Collected data:
****************************************

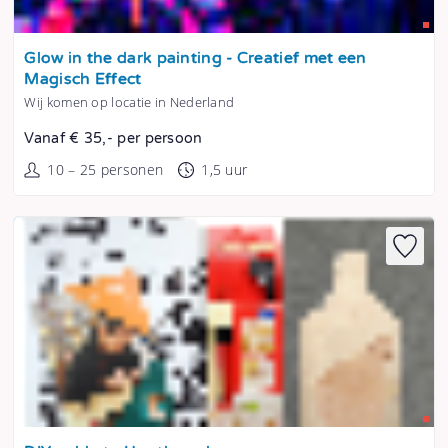
Tonen
Glow in the dark painting - Creatief met een
Magisch Effect
Wij komen op locatie in Nederland
Vanaf € 35,- per persoon
10 – 25 personen
1,5 uur
Tonen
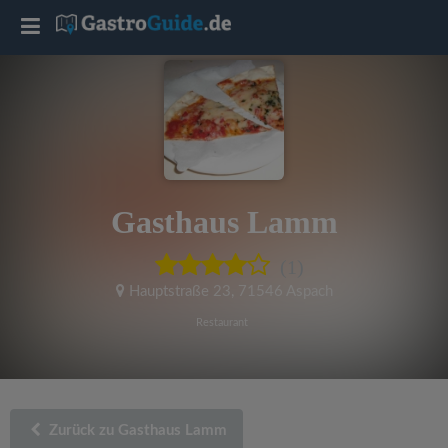
T
o
g
g
Gasthaus Lamm
l
(1)
e
Hauptstraße 23
,
71546 Aspach
Restaurant
n
a
Zurück zu Gasthaus Lamm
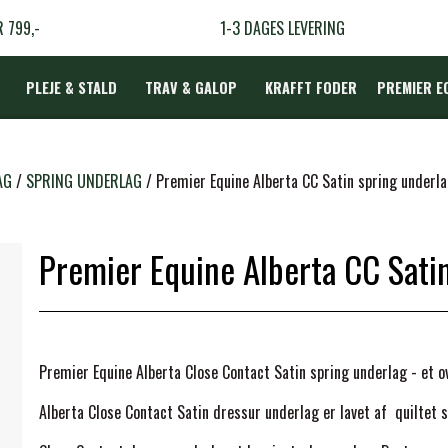
R 799,-
1-3 DAGES LEVERING
PLEJE & STALD
TRAV & GALOP
KRAFFT FODER
PREMIER E
DÆKKEN
AG
SPRING UNDERLAG
Premier Equine Alberta CC Satin spring underla
Premier Equine Alberta CC Satin
LBEHØR
N
TERAPI
Premier Equine Alberta Close Contact Satin spring underlag - et o
Alberta Close Contact Satin dressur underlag er lavet af quiltet sa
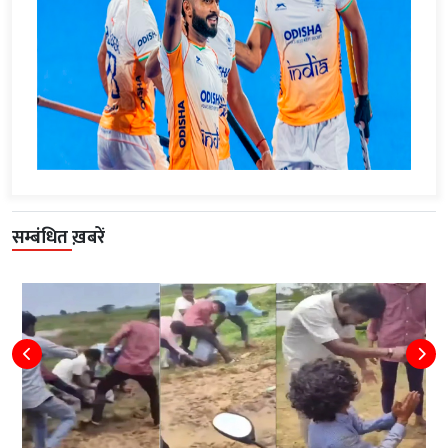
सम्बंधित ख़बरें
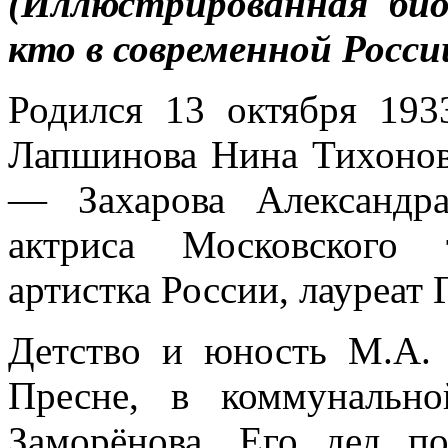
(Иллюстрированная би
кто в современной Росси
Родился 13 октября 19
Лапшинова Нина Тихоновн
— Захарова Александра
актриса Московского 
артистка России, лауреат
Детство и юность М.А.
Пресне, в коммунальн
Заморёнова. Его дед п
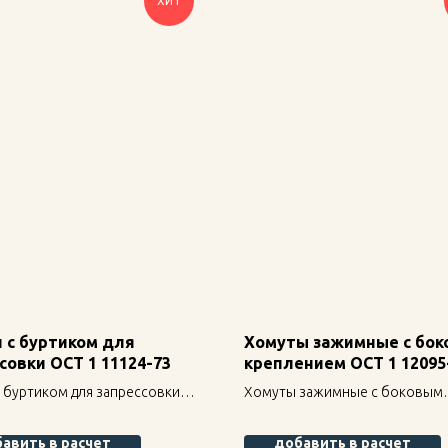
ХИТ
 с буртиком для
Хомуты зажимные с бо
совки ОСТ 1 11124-73
креплением ОСТ 1 12095
с буртиком для запрессовки
Хомуты зажимные с боковым
1124-73 — надежное
креплением ОСТ 1 12095-75 —
ие для строительных
надежное крепление для
авить в расчет
добавить в расчет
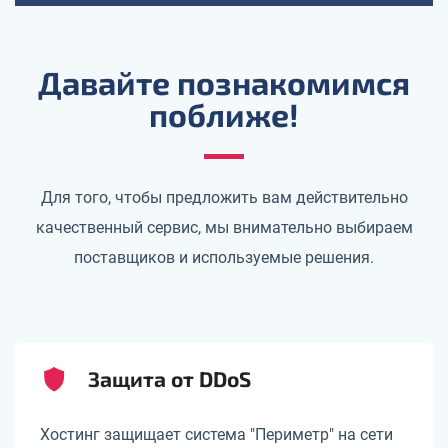
Давайте познакомимся
поближе!
Для того, чтобы предложить вам действительно
качественный сервис, мы внимательно выбираем
поставщиков и используемые решения.
Защита от DDoS
Хостинг защищает система "Периметр" на сети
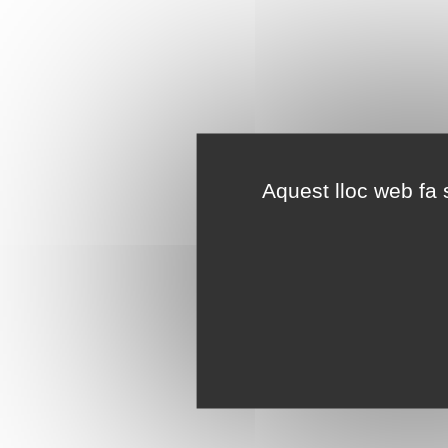
Aquest lloc web fa s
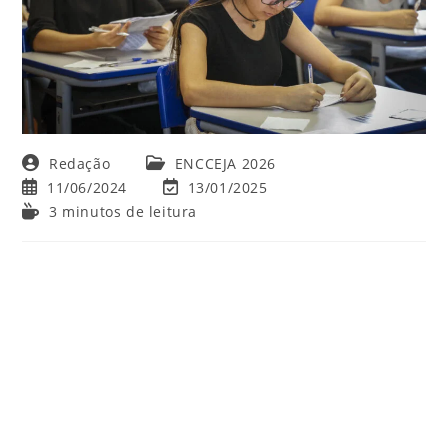
Autor
Categoria
Redação
ENCCEJA 2026
do
do
Post
Última
11/06/2024
13/01/2025
post:
post:
publicado:
modificação
Tempo
3 minutos de leitura
do
de
post:
leitura:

****************************************

- [About this task]
Copy down every line of the entries containing the word "надежное".

- [Reply to the exercise]
1124-73 — надежное
надежное крепление для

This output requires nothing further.